[Exercise]
Print the entries in full, word for word, but not the pictures.

[Listed records]

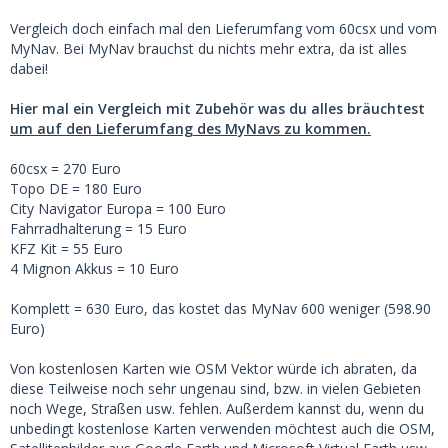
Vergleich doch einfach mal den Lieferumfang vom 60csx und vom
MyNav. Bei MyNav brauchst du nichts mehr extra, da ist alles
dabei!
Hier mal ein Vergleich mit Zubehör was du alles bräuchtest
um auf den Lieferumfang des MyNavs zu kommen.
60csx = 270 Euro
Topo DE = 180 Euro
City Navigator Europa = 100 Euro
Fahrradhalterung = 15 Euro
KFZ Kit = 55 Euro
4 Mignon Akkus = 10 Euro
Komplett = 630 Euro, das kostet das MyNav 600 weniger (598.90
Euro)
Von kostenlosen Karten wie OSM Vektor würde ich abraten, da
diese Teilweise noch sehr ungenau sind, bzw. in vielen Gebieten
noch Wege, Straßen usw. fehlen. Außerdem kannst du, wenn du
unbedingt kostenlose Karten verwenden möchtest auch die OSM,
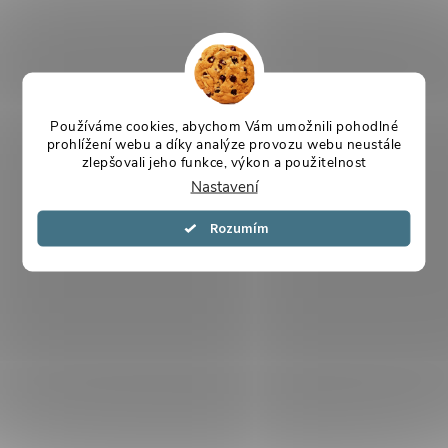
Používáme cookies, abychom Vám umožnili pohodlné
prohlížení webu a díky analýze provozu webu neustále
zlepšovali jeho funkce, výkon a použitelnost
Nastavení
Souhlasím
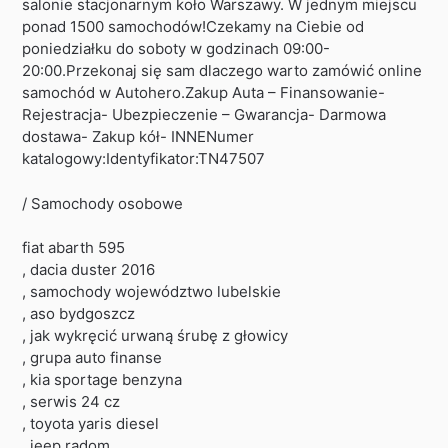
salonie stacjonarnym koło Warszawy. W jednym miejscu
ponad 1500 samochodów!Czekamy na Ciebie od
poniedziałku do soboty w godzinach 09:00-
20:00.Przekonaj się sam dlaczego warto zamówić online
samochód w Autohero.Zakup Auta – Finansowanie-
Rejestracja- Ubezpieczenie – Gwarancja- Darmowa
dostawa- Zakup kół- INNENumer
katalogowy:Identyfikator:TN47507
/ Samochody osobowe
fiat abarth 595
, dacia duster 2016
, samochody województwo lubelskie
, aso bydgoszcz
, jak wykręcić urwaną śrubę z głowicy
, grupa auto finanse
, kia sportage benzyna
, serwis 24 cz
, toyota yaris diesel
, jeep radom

[Answer to the problem]
Vergleich doch einfach mal den Lieferumfang vom 60csx und vom
MyNav. Bei MyNav brauchst du nichts mehr extra, da ist alles
dabei!
Hier mal ein Vergleich mit Zubehör was du alles bräuchtest
um auf den Lieferumfang des MyNavs zu kommen.
60csx = 270 Euro
Topo DE = 180 Euro
City Navigator Europa = 100 Euro
Fahrradhalterung = 15 Euro
KFZ Kit = 55 Euro
4 Mignon Akkus = 10 Euro
Komplett = 630 Euro, das kostet das MyNav 600 weniger (598.90
Euro)
Von kostenlosen Karten wie OSM Vektor würde ich abraten, da
diese Teilweise noch sehr ungenau sind, bzw. in vielen Gebieten
noch Wege, Straßen usw. fehlen. Außerdem kannst du, wenn du
unbedingt kostenlose Karten verwenden möchtest auch die OSM,
Používáme cookies, abychom Vám umožnili pohodlné
prohlížení webu a díky analýze provozu webu neustále
zlepšovali jeho funkce, výkon a použitelnost
Nastavení
Souhlasím
salonie stacjonarnym koło Warszawy. W jednym miejscu
ponad 1500 samochodów!Czekamy na Ciebie od
poniedziałku do soboty w godzinach 09:00-
20:00.Przekonaj się sam dlaczego warto zamówić online
samochód w Autohero.Zakup Auta – Finansowanie-
Rejestracja- Ubezpieczenie – Gwarancja- Darmowa
dostawa- Zakup kół- INNENumer
katalogowy:Identyfikator:TN47507
/ Samochody osobowe
fiat abarth 595
, dacia duster 2016
, samochody województwo lubelskie
, aso bydgoszcz
, jak wykręcić urwaną śrubę z głowicy
, grupa auto finanse
, kia sportage benzyna
, serwis 24 cz
, toyota yaris diesel
, jeep radom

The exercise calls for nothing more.